26. Par un jugement du 4 septembre 2009, le tribunal de Râșcani (Chișinău) accueillit partiellement l’action. Il considérait, d’une part, que les allégations du requérant étaient étayées par des preuves directes et indirectes, et que, d’autre part, il existait un lien logique entre ces allégations et les circonstances de l’affaire, telles qu’elles avaient été établies dans le jugement d’acquittement du requérant. Il estimait que les articles 3, 6 et 13 de la Convention avaient été violés dans le chef du requérant à raison des conditions inhumaines de sa détention dans le commissariat de police, des mauvais traitements qui lui avaient été infligés, de sa contamination par la tuberculose consécutive aux mauvaises conditions de sa détention et de l’absence d’enquête effective concernant ses allégations de mauvais traitements. Il alloua au requérant 2 000 lei moldaves (MDL) (125 euros (EUR) au moment de l’adoption du jugement) pour dommage moral.

27. À des dates non spécifiées, les demandeurs interjetèrent appel. Le 23 septembre 2009, le parquet interjeta également appel.

28. Le 3 mars 2010, la cour d’appel de Chişinău accueillit l’appel du parquet. Elle classa la procédure, considérant que l’action relevait non pas de la compétence de l’instance civile, mais de celle du juge d’instruction.

29. Le 6 juillet 2010, les demandeurs se pourvurent en cassation.

30. Le 13 août 2010, le requérant décéda. Par la suite, l’instance fut reprise par ses héritiers.

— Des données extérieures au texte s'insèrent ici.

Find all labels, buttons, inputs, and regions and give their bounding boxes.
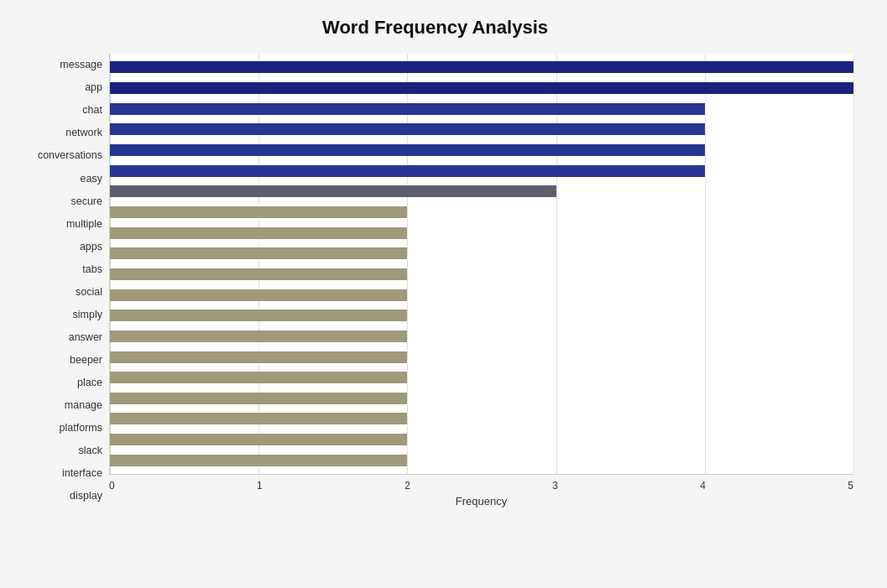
- bar: [110, 247, 407, 259]
- bar-row: [110, 119, 853, 140]
- bar: [110, 144, 705, 156]
- x-tick: 3: [552, 480, 558, 492]
- bar-row: [110, 98, 853, 119]
- bars-and-xaxis: 012345 Frequency: [109, 54, 853, 507]
- bar-row: [110, 181, 853, 202]
- bar: [110, 165, 705, 177]
- y-label: easy: [81, 174, 102, 185]
- bar: [110, 413, 407, 424]
- bar-row: [110, 160, 853, 181]
- y-label: message: [60, 60, 102, 70]
- bar-row: [110, 429, 853, 450]
- bar-row: [110, 326, 853, 347]
- y-label: secure: [70, 196, 102, 207]
- y-label: social: [76, 287, 102, 298]
- x-axis: 012345: [109, 475, 853, 492]
- bar-row: [110, 367, 853, 388]
- bar: [110, 103, 705, 115]
- chart-container: Word Frequency Analysis messageappchatne…: [0, 0, 887, 588]
- bar-row: [110, 57, 853, 78]
- chart-area: messageappchatnetworkconversationseasyse…: [17, 54, 853, 507]
- y-label: slack: [79, 445, 102, 456]
- bar-row: [110, 202, 853, 223]
- x-tick: 5: [848, 480, 853, 492]
- y-label: chat: [82, 105, 102, 116]
- y-label: interface: [62, 468, 102, 479]
- y-label: app: [85, 82, 102, 93]
- grid-line: [853, 54, 854, 474]
- bar: [110, 455, 407, 466]
- chart-title: Word Frequency Analysis: [17, 17, 853, 39]
- bars-rows: [110, 54, 853, 474]
- bar: [110, 268, 407, 280]
- bar: [110, 82, 853, 94]
- bar: [110, 330, 407, 342]
- bar: [110, 289, 407, 301]
- bar-row: [110, 243, 853, 264]
- bar-row: [110, 222, 853, 243]
- bar-row: [110, 305, 853, 326]
- y-label: beeper: [70, 355, 102, 366]
- y-label: tabs: [82, 264, 102, 275]
- bar-row: [110, 388, 853, 409]
- bar-row: [110, 78, 853, 99]
- x-tick: 0: [109, 480, 115, 492]
- y-label: platforms: [60, 423, 102, 434]
- y-label: simply: [73, 310, 102, 320]
- x-tick: 1: [257, 480, 263, 492]
- y-label: answer: [69, 332, 102, 343]
- bar-row: [110, 264, 853, 285]
- x-tick: 2: [404, 480, 410, 492]
- y-label: network: [65, 127, 102, 138]
- bar-row: [110, 408, 853, 429]
- bar: [110, 206, 407, 218]
- bar: [110, 434, 407, 445]
- bar: [110, 185, 556, 197]
- y-label: manage: [65, 400, 102, 411]
- y-label: place: [77, 377, 102, 388]
- bar: [110, 310, 407, 321]
- bars-area: [109, 54, 853, 475]
- y-label: conversations: [38, 150, 102, 161]
- y-label: display: [70, 491, 102, 502]
- y-label: multiple: [66, 219, 102, 230]
- bar: [110, 123, 705, 135]
- bar-row: [110, 450, 853, 471]
- bar-row: [110, 346, 853, 367]
- bar: [110, 227, 407, 239]
- x-tick: 4: [700, 480, 706, 492]
- bar-row: [110, 140, 853, 161]
- bar-row: [110, 284, 853, 305]
- bar: [110, 351, 407, 363]
- y-label: apps: [80, 242, 102, 252]
- y-axis: messageappchatnetworkconversationseasyse…: [17, 54, 109, 507]
- x-axis-label: Frequency: [109, 495, 853, 507]
- bar: [110, 61, 853, 73]
- bar: [110, 393, 407, 404]
- bar: [110, 372, 407, 383]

31. Dans sa décision du 23 février 2011, la Cour suprême de justice nota que les questions soulevées par l’action de la partie demanderesse étaient différentes de celles qui relevaient de la compétence du juge d’instruction, et que les tribunaux nationaux, y compris elle-même, avaient déjà examiné des affaires semblables et appliqué les lois internes à la lumière des dispositions de la Convention. Partant, elle accueillit le pourvoi, infirma l’arrêt de la cour d’appel du 3 mars 2010 et renvoya l’affaire devant cette instance.

32. Le 7 juin 2011, la cour d’appel de Chişinău rejeta les appels des demandeurs et du parquet et confirma le jugement du tribunal de Râşcani du 4 septembre 2009.

33. Le 26 juin et le 12 août 2011 respectivement, tant les demandeurs que le parquet formèrent un recours.

34. Par une décision définitive du 16 mai 2012, la Cour suprême de justice infirma les décisions des instances inférieures relativement au quantum du préjudice moral. Elle alloua notamment au requérant 15 000 MDL (985 EUR au moment de l’adoption de la décision) à ce titre.

EN DROIT

35. Invoquant l’article 3 de la Convention, le requérant alléguait que les policiers lui avaient infligé des mauvais traitements pendant sa détention et qu’il n’y avait pas eu d’enquête effective à cet égard. Invoquant les articles 3 et 8 de la Convention, il se plaignait également des conditions de sa détention dans l’IDP du commissariat général de police de Chișinău et de sa contamination par la tuberculose au cours de sa détention. Étant maîtresse de la qualification juridique des faits de la cause, la Cour estime que, en l’espèce, le grief du requérant appelle un examen sur le seul terrain de l’article 3 de la Convention, qui se lit comme suit :

« Nul ne peut être soumis à la torture ni à des peines ou traitements inhumains ou dégradants. »

36. Le requérant se plaignait enfin de l’absence d’un recours interne effectif, au sens de l’article 13 de la Convention, susceptible de remédier à la violation de ses droits énoncés à l’article 3 de la Convention. Aux termes de l’article 13 de la Convention :

« Toute personne dont les droits et libertés reconnus dans la (...) Convention ont été violés, a droit à l’octroi d’un recours effectif devant une instance (...) »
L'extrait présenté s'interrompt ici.